The moral of this story is to evaluate this tip in light of your
particular situation.
Should you decide to maintain your transportation lanes within
APO, be aware that the special procurement key origin of
transportation lanes is default functionality. You have two
options to bypass the interference of the field in R/3. One
option is to create business processes to ignore the population
of the field for APO-relevant materials. The other option is to
create a user exit that blocks the fields CIF impact. The latter
option is the safest, yet calls for more work and
indiscriminately shuts down the relationship of the special
procurement key to APO. Either of these approaches limits the
maintenance and creation of transportation lanes to the SNP
Tip 10. Time streams are a hidden master data object.
Failing to recognize the significance of APO time-stream
maintenance can cause plan inaccuracies in SNP. The time
stream in APO is the equivalent of a calendar (or factory
calendar in ECC). SNP planners may only create time streams
within APO. Their purpose is to determine available days for
production, shipping, receiving, storing, or handling. You can
attach time streams to locations and resources. If you do not
attach a time stream, then the location or resource assumes
an open calendar.
One advantage of time streams is the option to reference a
factory calendar from ECC. The ECC factory calendars are
calendars that display available workdays by marking nonworkdays, such as weekends and holidays. CIF provides
automatic transmissions of factory calendars for APO.
Planners may create time streams from these factory
calendars to eliminate data redundancy. Also, planners may
further modify those calendars to either simulate or make
adjustments based on projections. Whereas changing
calendars in ECC is a configuration ordeal, time streams in
APO are more like master data and are easily changeable.

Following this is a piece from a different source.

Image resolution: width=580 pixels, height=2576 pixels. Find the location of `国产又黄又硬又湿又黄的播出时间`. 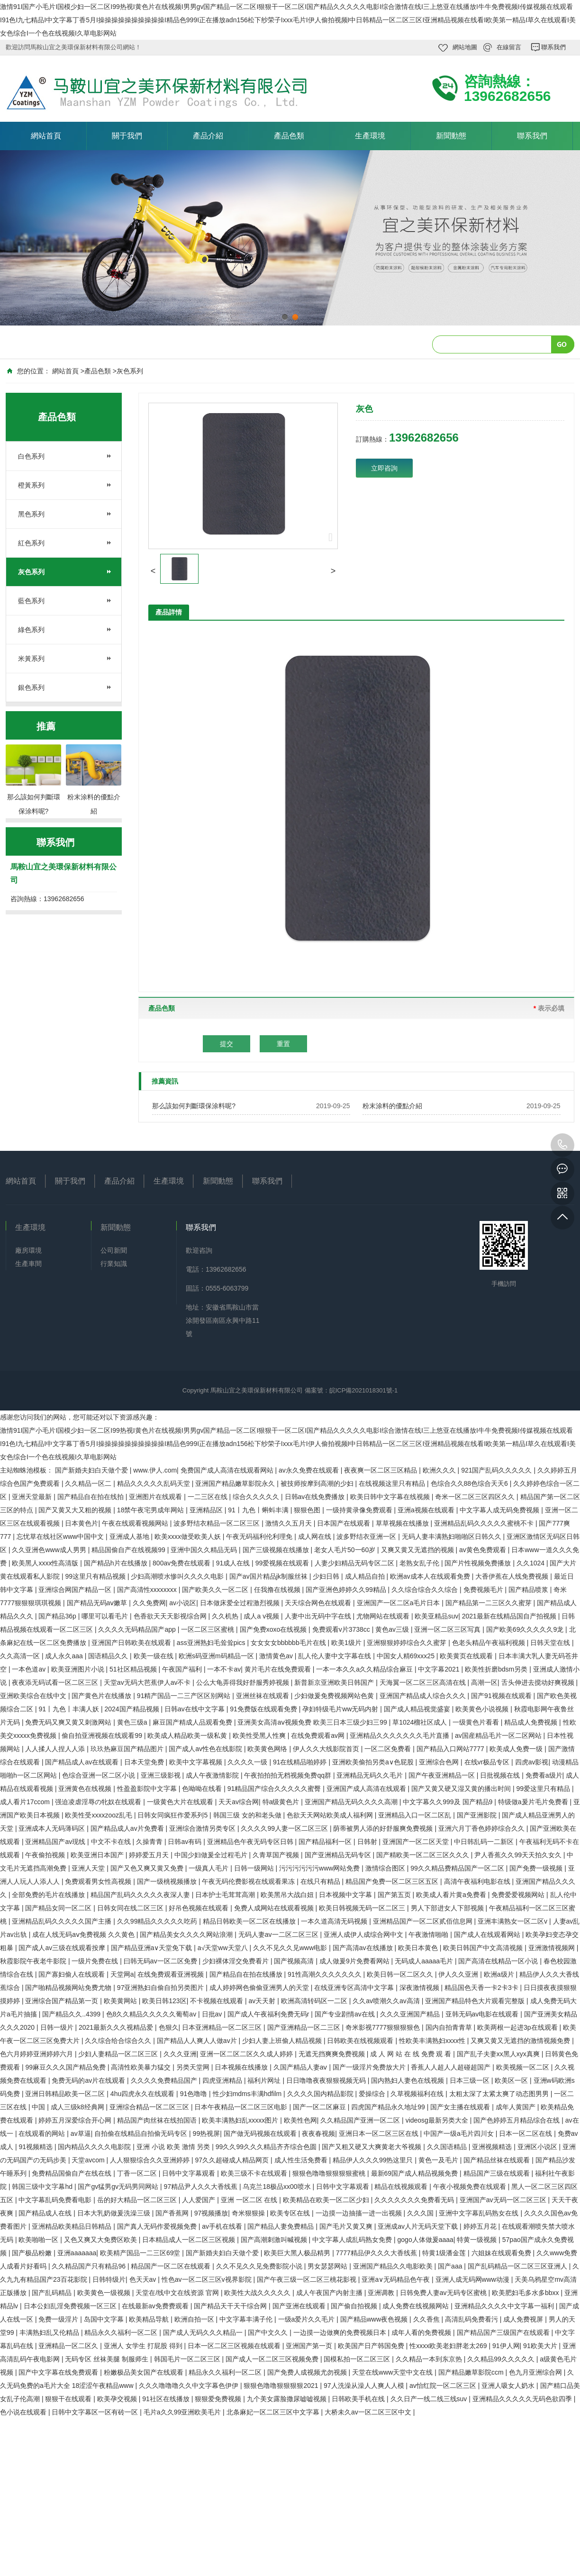

国产又黄又硬又湿又黄的播出时间 is located at coordinates (462, 1788).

By ignoring time streams, an SNP team may run into serious
issues with functions such as heuristics, deployment, or TLB
plans. For example, an absence of a receiving time stream on
a receiving location that has a Monday through Thursday
availability means SNP regards Friday, Saturday, and Sunday
as available receiving days.
The SNP team should address time streams as a significant
element of the SNP project. Coordinate the determination of
these APO calendars with other teams (such as the MM, SD,
and PP teams). Every receiving, shipping, production, and
storage site should consider the appropriate time streams and
processes to maintain the time streams. In other words,
approach time streams as a required master data object.